To support his belief that rental properties are the problem in the city, Miller presented a survey he did showing the number of police calls for service to 50 rental properties and 50 owner-occupied houses.

“Police responded in one year 370 times to the rentals,” he said. “Police responded 53 times to owner-occupied properties.”

At the conference, Campana unveiled a list of Philadelphia’s Most Wanted individuals. He said he would advertise and publish them in local media.

“This is the most important piece of legislation I’ve brought before council in my 5 1/2 years in office,” Campana said of the proposed rental registration ordinance.

“It seems to me there are more effective ways to deal with crime then by putting more laws on the books and adding bureaucracy, be it bad tenants or landlords or whoever,” Hall said, not commenting on the most wanted list.

“We don’t have to find these heroin dealers and arrest them, all we have to do is pressure them to move out and you do that with the codes, cops and neighbors staying on their backs,” Hall said. “The first line of defense is the crime watch groups and the second line is codes.”

Hall said he would support additional officers working in codes enforcement. “There are laws on the books that allow codes personnel to issue citations to violators,” he said. “We can fine people but can’t do that to our full extent because there are not enough people in the codes department.”

“It sounds like the changes he (Mayor Campana) is suggesting regarding the proposed rental inspection ordinance are reflective of input he received from council and the general public,” Councilman Jonathan Williamson said.

As for the list of wanted individuals, Williamson said he would support any inter-governmental cooperation between government entities as a means to reduce crime. “It seems the most wanted lists done for the county and district attorney’s office have been effective,” Williamson said. “Expanding that program to include those most wanted who don’t reside in the area but who may find themselves in the area seems to me to be clearly be worthwhile, he said.

Councilman N. Clifford “Skip” Smith, who was at the conference and chairs the Public Safety Committee that will view the proposed ordinance first, said he supported Miller’s efforts to spread the information and more widely distribute it to all available media.

“I am encouraged by the administration’s flexibility on the issue,” Councilman Randall J. Allison said.

Allison expressed his appreciation for Miller’s work and said council will have to find a way to address the problem of irresponsible landlords.

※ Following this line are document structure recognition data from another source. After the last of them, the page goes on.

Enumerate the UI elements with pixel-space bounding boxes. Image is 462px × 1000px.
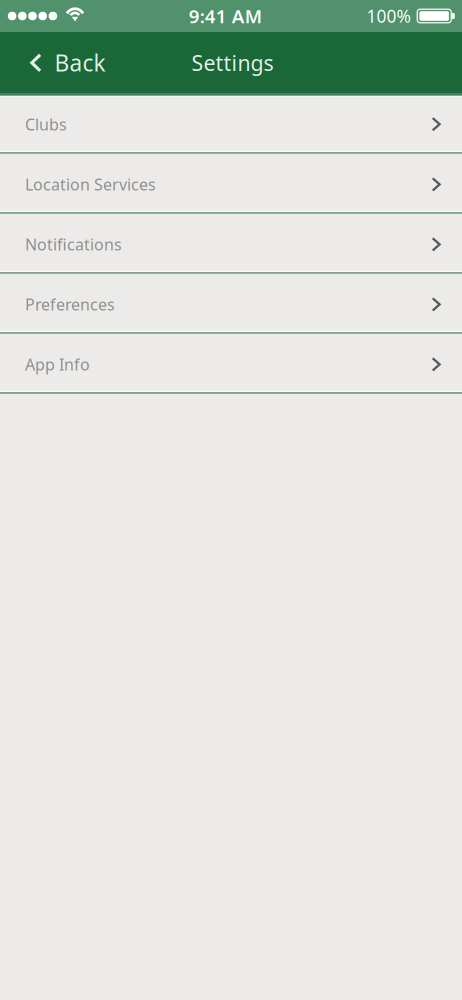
button[interactable]: Clubs	[0, 98, 462, 154]
staticText: Clubs	[25, 114, 67, 135]
staticText: 9:41 AM	[189, 4, 262, 28]
button[interactable]: Location Services	[0, 154, 462, 214]
button[interactable]: Preferences	[0, 274, 462, 334]
staticText: 100%	[366, 4, 410, 28]
button[interactable]: Notifications	[0, 214, 462, 274]
button[interactable]: App Info	[0, 334, 462, 394]
staticText: Location Services	[25, 174, 156, 195]
staticText: App Info	[25, 354, 90, 375]
button[interactable]: Back	[0, 32, 120, 94]
staticText: Notifications	[25, 234, 122, 255]
staticText: Settings	[192, 49, 274, 77]
staticText: Preferences	[25, 294, 115, 315]
staticText: Back	[54, 48, 106, 78]
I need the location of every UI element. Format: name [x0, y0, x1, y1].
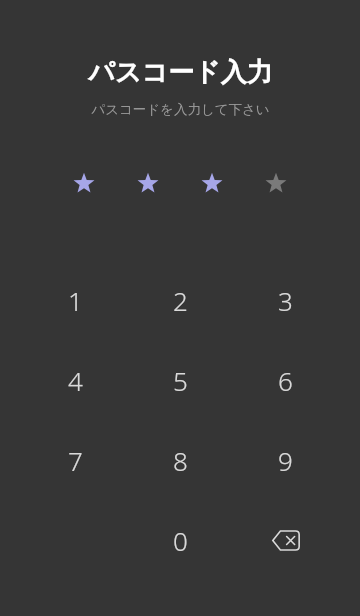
button[interactable]: 5 — [128, 340, 233, 420]
button[interactable]: 2 — [128, 260, 233, 340]
button[interactable]: 9 — [233, 420, 338, 500]
staticText: パスコード入力 — [88, 56, 273, 89]
button[interactable]: 8 — [128, 420, 233, 500]
staticText: 5 — [173, 363, 188, 398]
button[interactable]: 3 — [233, 260, 338, 340]
staticText: 1 — [68, 283, 83, 318]
button[interactable]: 1 — [23, 260, 128, 340]
staticText: 2 — [173, 283, 188, 318]
button[interactable]: 0 — [128, 500, 233, 580]
staticText: 6 — [278, 363, 293, 398]
button[interactable]: Backspace — [233, 500, 338, 580]
staticText: 9 — [278, 443, 293, 478]
staticText: 3 — [278, 283, 293, 318]
staticText: パスコードを入力して下さい — [91, 101, 270, 118]
button[interactable]: 4 — [23, 340, 128, 420]
button[interactable]: 6 — [233, 340, 338, 420]
staticText: 8 — [173, 443, 188, 478]
staticText: 4 — [68, 363, 83, 398]
button[interactable]: 7 — [23, 420, 128, 500]
staticText: 7 — [68, 443, 83, 478]
staticText: 0 — [173, 523, 188, 558]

“I just hope we don’t lose any of the teeth of the proposed ordinance,” said Councilwoman Bonnie Katz, who was pleased about the removal of the tenant registration section. “I am happy the administration looked at this and looked at what many landlords had requested,” Katz said. “We continue to have tenants moving in and out but we want to look at the landlords who are not taking care of their properties.”

Councilman Don Noviello has expressed constituents he spoke to were concerned about the public accessing registration information, and whether the codes department had adequate staffing and resources to manage the endeavor.

“Because the full body of council has yet to review the ordinance in a formal fashion and because the ordinance is still being revised, I can’t say for sure what my opinion of the ordinance will be,” Councilwoman Liz Miele said. “However, I applaud the administration’s efforts to respond to the many concerns expressed by the citizens of Williamsport about this ordinance.”